А то ведь никогда не поздно его позвать! Он обычно не по этим делам, да и девка не в его вкусе. Но разве откажется оказать дружескую помощь вторым хуем на вылете?
Наивной Марьке это даже в голову не приходило, похоже. А зря… Ух, как мне хотелось временами натянуть Варвару аж на три члена сразу, чтобы распялилась на них как лягушка на соломинке и забыла, как принимают позы покрасивше в койке! Чтобы выла и захлебывалась, едва терпела и потом ценила мою, сука, нежность!
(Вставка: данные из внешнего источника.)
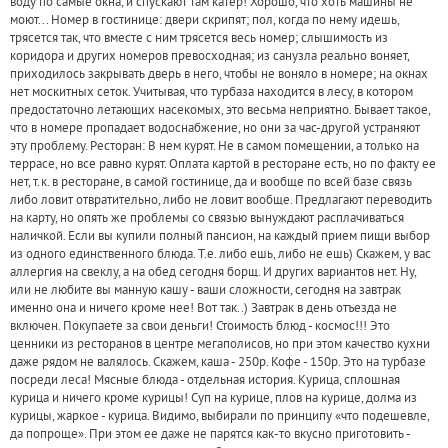
воду по самые окна, и спускают там катер! Хорошо, что хоть машины не
моют... Номер в гостинице: двери скрипят; пол, когда по нему идешь,
трясется так, что вместе с ним трясется весь номер; слышимость из
коридора и других номеров превосходная; из санузла реально воняет,
приходилось закрывать дверь в него, чтобы не воняло в номере; на окнах
нет москитных сеток. Учитывая, что турбаза находится в лесу, в котором
предостаточно летающих насекомых, это весьма неприятно. Бывает такое,
что в номере пропадает водоснабжение, но они за час-другой устраняют
эту проблему. Ресторан: В нем курят. Не в самом помещении, а только на
террасе, но все равно курят. Оплата картой в ресторане есть, но по факту ее
нет, т.к. в ресторане, в самой гостинице, да и вообще по всей базе связь
либо ловит отвратительно, либо не ловит вообще. Предлагают переводить
на карту, но опять же проблемы со связью вынуждают расплачиваться
наличкой. Если вы купили полный пансион, на каждый прием пищи выбор
из одного единственного блюда. Т.е. либо ешь, либо не ешь) Скажем, у вас
аллергия на свеклу, а на обед сегодня борщ. И других вариантов нет. Ну,
или не любите вы манную кашу - ваши сложности, сегодня на завтрак
именно она и ничего кроме нее! Вот так..) Завтрак в день отъезда не
включен. Покупаете за свои деньги! Стоимость блюд - космос!!! Это
ценники из ресторанов в центре мегаполисов, но при этом качество кухни
даже рядом не валялось. Скажем, каша - 250р. Кофе - 150р. Это на турбазе
посреди леса! Мясные блюда - отдельная история. Курица, сплошная
курица и ничего кроме курицы! Суп на курице, плов на курице, долма из
курицы, жаркое - курица. Видимо, выбирали по принципу «что подешевле,
да попроще». При этом ее даже не парятся как-то вкусно приготовить -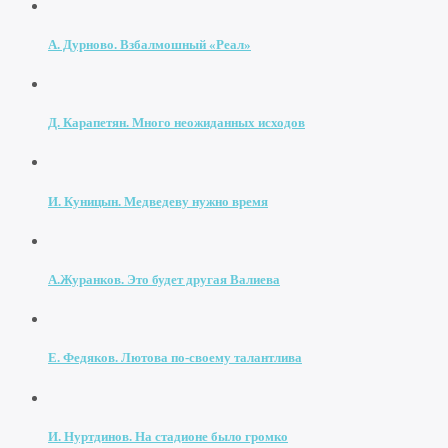
А. Дурново. Взбалмошный «Реал»
Д. Карапетян. Много неожиданных исходов
И. Куницын. Медведеву нужно время
А.Журанков. Это будет другая Валиева
Е. Федяков. Лютова по-своему талантлива
И. Нуртдинов. На стадионе было громко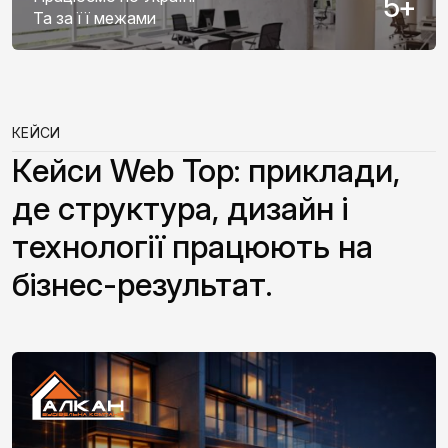
5
+
Та за її межами
КЕЙСИ
Кейси Web Top: приклади,
де структура, дизайн і
технології працюють на
бізнес-результат.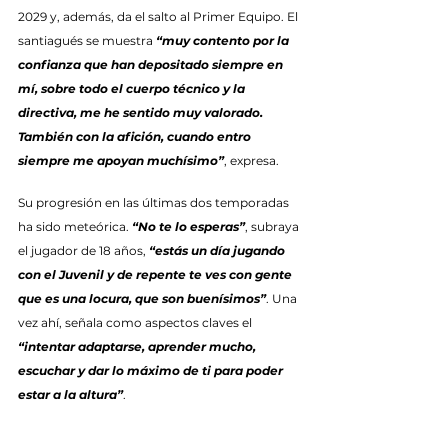
2029 y, además, da el salto al Primer Equipo. El 
santiagués se muestra 
“muy contento por la 
confianza que han depositado siempre en 
mí, sobre todo el cuerpo técnico y la 
directiva, me he sentido muy valorado. 
También con la afición, cuando entro 
siempre me apoyan muchísimo”
, expresa.
Su progresión en las últimas dos temporadas 
ha sido meteórica. 
“No te lo esperas”
, subraya 
el jugador de 18 años, 
“estás un día jugando 
con el Juvenil y de repente te ves con gente 
que es una locura, que son buenísimos”
. Una 
vez ahí, señala como aspectos claves el 
“intentar adaptarse, aprender mucho, 
escuchar y dar lo máximo de ti para poder 
estar a la altura”
.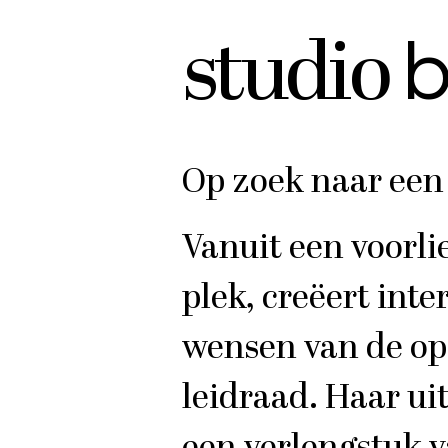
b
studio
Op zoek naar een 
Vanuit een voorli
plek, creëert int
wensen van de opd
leidraad. Haar ui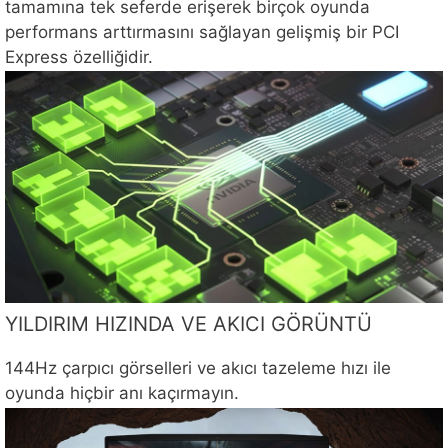
tamamına tek seferde erişerek birçok oyunda
performans arttırmasını sağlayan gelişmiş bir PCI
Express özelliğidir.
YILDIRIM HIZINDA VE AKICI GÖRÜNTÜ
144Hz çarpıcı görselleri ve akıcı tazeleme hızı ile
oyunda hiçbir anı kaçırmayın.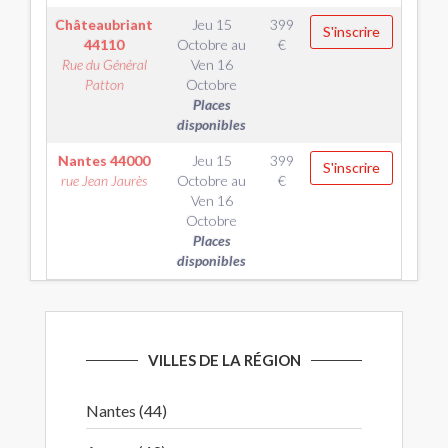
Châteaubriant
Jeu 15
399
S'inscrire
44110
Octobre
au
€
Rue du Général
Ven 16
Patton
Octobre
Places
disponibles
Nantes
44000
Jeu 15
399
S'inscrire
rue Jean Jaurès
Octobre
au
€
Ven 16
Octobre
Places
disponibles
VILLES DE LA RÉGION
Nantes (44)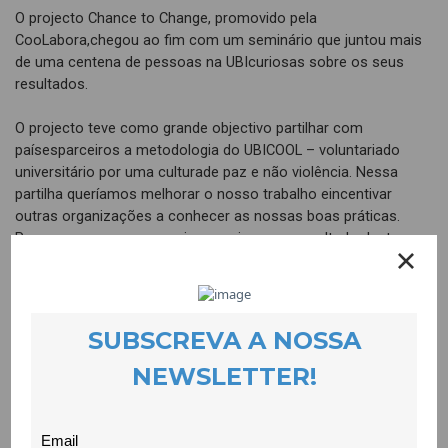
O projecto Chance to Change, promovido pela
CooLabora,chegou ao fim com um seminário que juntou mais
de uma centena de pessoas na UBIcuriosas sobre os seus
resultados.
O projecto teve como grande objectivo partilhar com
paísesparceiros a metodologia do UBICOOL – voluntariado
universitário por uma culturade paz e não violência. Nessa
partilha queríamos melhorar o nosso trabalho eincentivar
outras organizações a conhecer as nossas boas práticas.
Pensamos queo conseguimos pois como resultado desta
parceria de 2 anos temos uma página deinternet que passa a
estar disponível e que pretende ajudar pessoas eorganizações
que se interessem por este tipo de voluntariado. A
saber:voluntariado jovem que se debruce sobre temas como a
violência no namoro, obullying. Enfim, comportamentos
violentos e discriminatórios entre os jovens.
Conseguimos também criar uma app que serve para os/as
jovensfazerem um autoteste às suas competências para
Навалился сверху меж раздвинутых худеньких бедер, оперся на локти. Она дрожала подо мной как олененок на тонких ножках, в помутневших было от алкоголя глазах снова плескался ужас. Член ткнулся пару раз между ног, почуял влагу и затвердел как каменный.
Я сгреб ее за шею, потянулся поцеловать, но она вдруг начала мотать головой и всхлипывать тоненько, без слов, от паники потеряв всякое человеческое соображение. Убирала губы, стоило мне коснуться их своими, колотила ладонями по плечам, то отталкивая, то цепляясь за них.
Я для нее был слишком большим, и не только членом. Она была распялена подо мной как цыпленок табака, ножки совсем раздвинуты и сладкое розовое раскрыто беспомощно.
Потерся всей длиной ствола о ее разведенные губки, пощекотал пушком головку и впился жестко и сильно в шею, оставляя засос-укус. Сам весь вздрогнул от колючей волны огня, продравшей позвоночник и скатившейся прямо в пах. Яйца подтянулись, толкнули вперед: ну же, давай, воткни этой малышке, чего ты ждешь!